Soft material robotics are often more resilient and adaptable than conventional robotics, but there is one shortcoming - the presence of stiff control sensors limits their flexibility. So researchers from the Graduate School of Information Science and Technology at UTokyo are trying to fix that by creating embedded sensors that can replace traditional sensors.
The team utilized a machine learning technique called reservoir computing to design the sensors for soft-bodied robots that are needed for their core functioning and behaviors. In reservoir computing, information about a system is fed into a special artificial neural network in real-time, making the model forever-adaptable.

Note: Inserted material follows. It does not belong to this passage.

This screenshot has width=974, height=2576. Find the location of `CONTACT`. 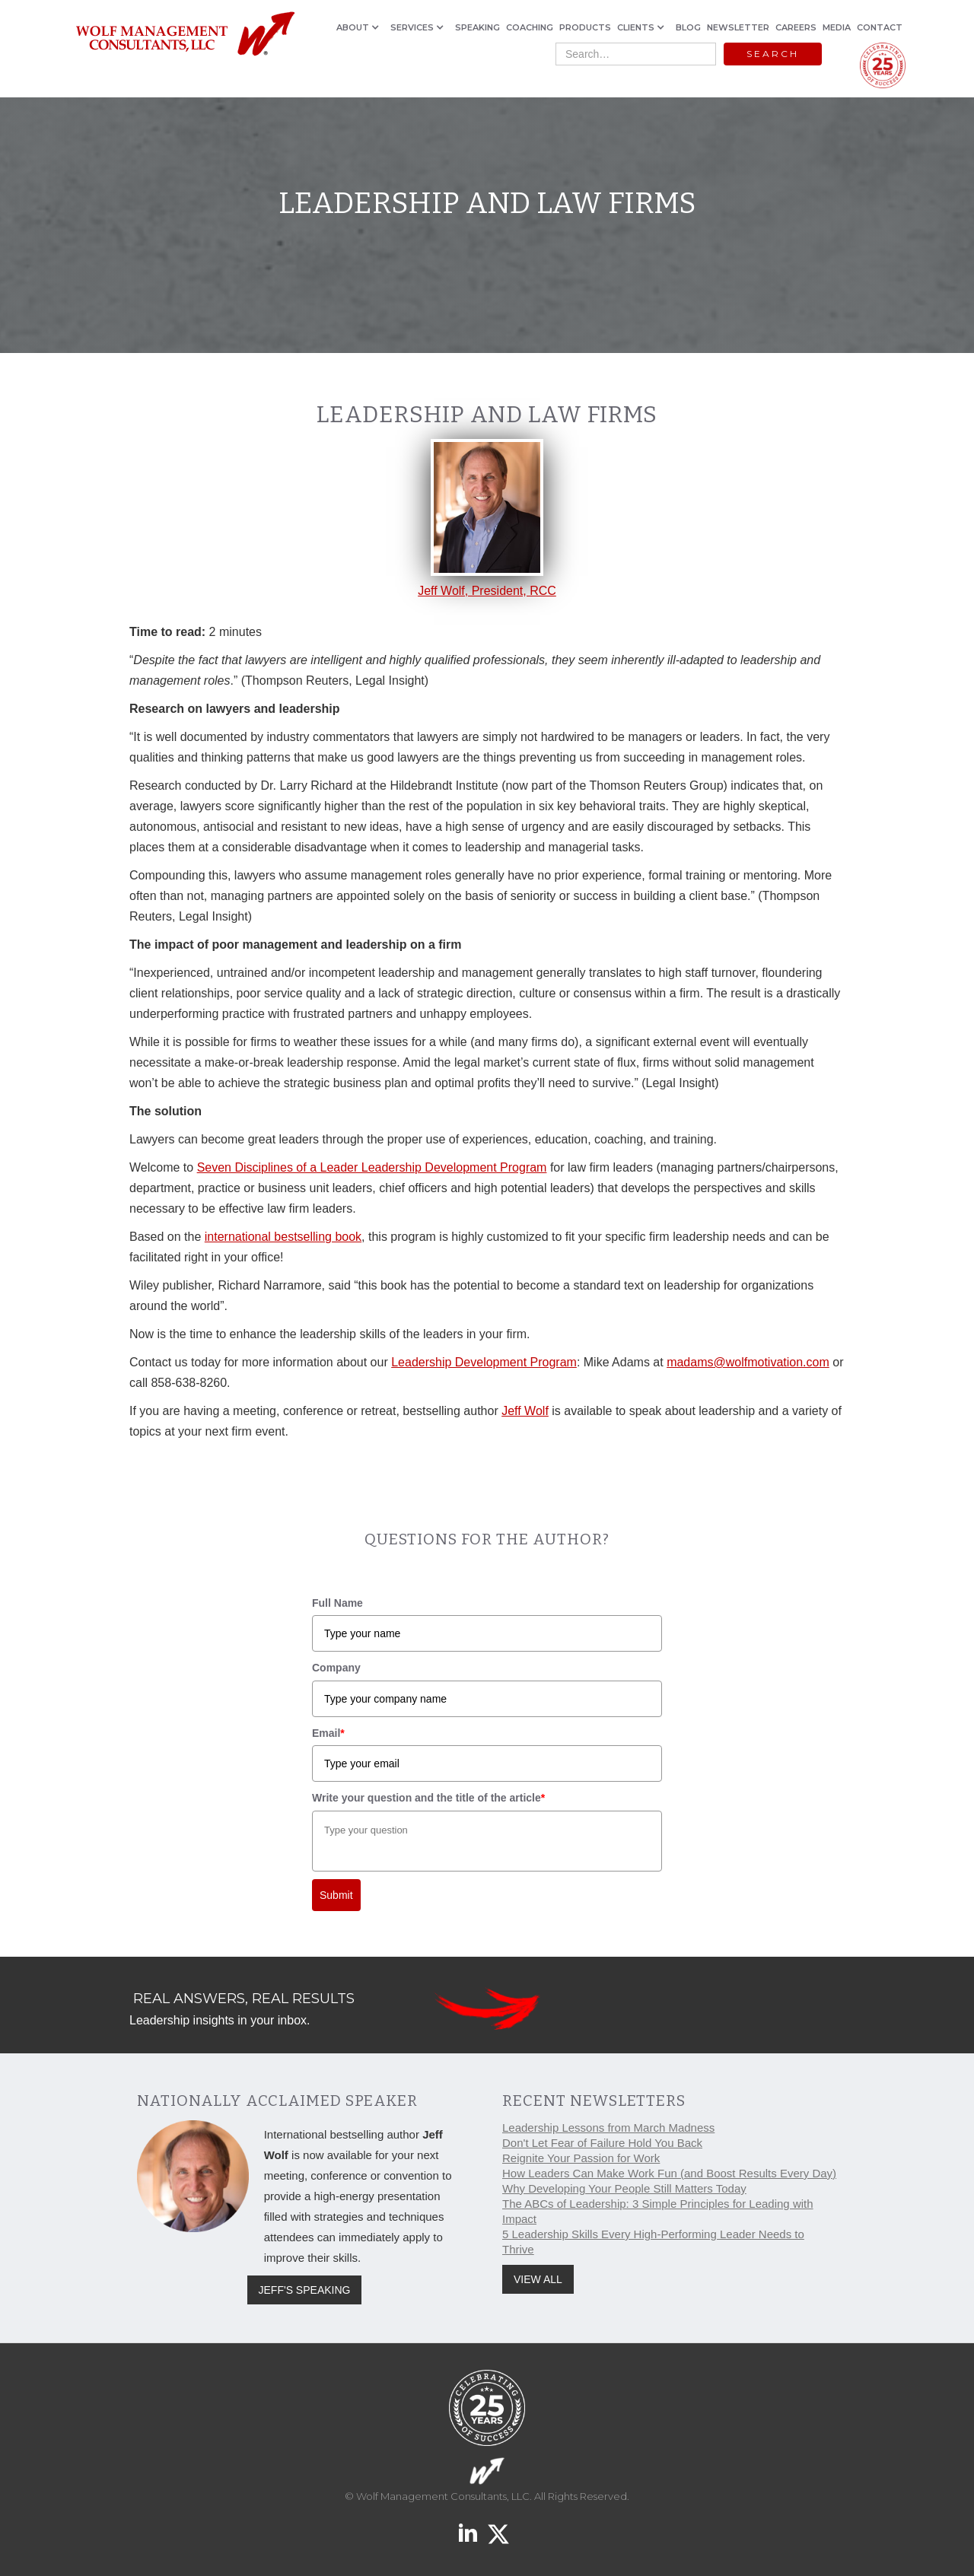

The system in which the researchers applied this technique is called PAM, or pneumatic artificial muscles. "Take for example a robot with pneumatic artificial muscles, rubber and fiber-based fluid-driven systems which expand and contract to move," said Associate Professor Kohei Nakajima from the Graduate School of Information Science and Technology. "PAMs inherently suffer random mechanical noise and hysteresis, which is essentially material stress over time. Accurate laser-based monitors help maintain control through feedback, but these rigid sensors restrict a robot's movement, so we came up with something new."
"We found the electrical resistance of PAM material changes depending on its shape during a contraction. So we pass this data to the network so it can accurately report on the state of the PAM," said Nakajima. "Ordinary rubber is an insulator, so we incorporated carbon into our material to more easily read its varying resistance. We found the system emulated the existing laser-displacement sensor with equally high accuracy in a range of test conditions."
This system opens new doors for soft material robotics, especially with robots that work with humans as wearable rehabilitation devices or biomedical robots. But the researchers aren’t stopping there - they think their findings have even bigger implications.
"Our study suggests reservoir computing could be used in applications besides robotics. Remote-sensing applications, which need real-time information processed in a decentralized manner, could greatly benefit," said Nakajima. "And other researchers who study neuromorphic computing -- intelligent computer systems -- might also be able to incorporate our ideas into their own work to improve the performance of their systems."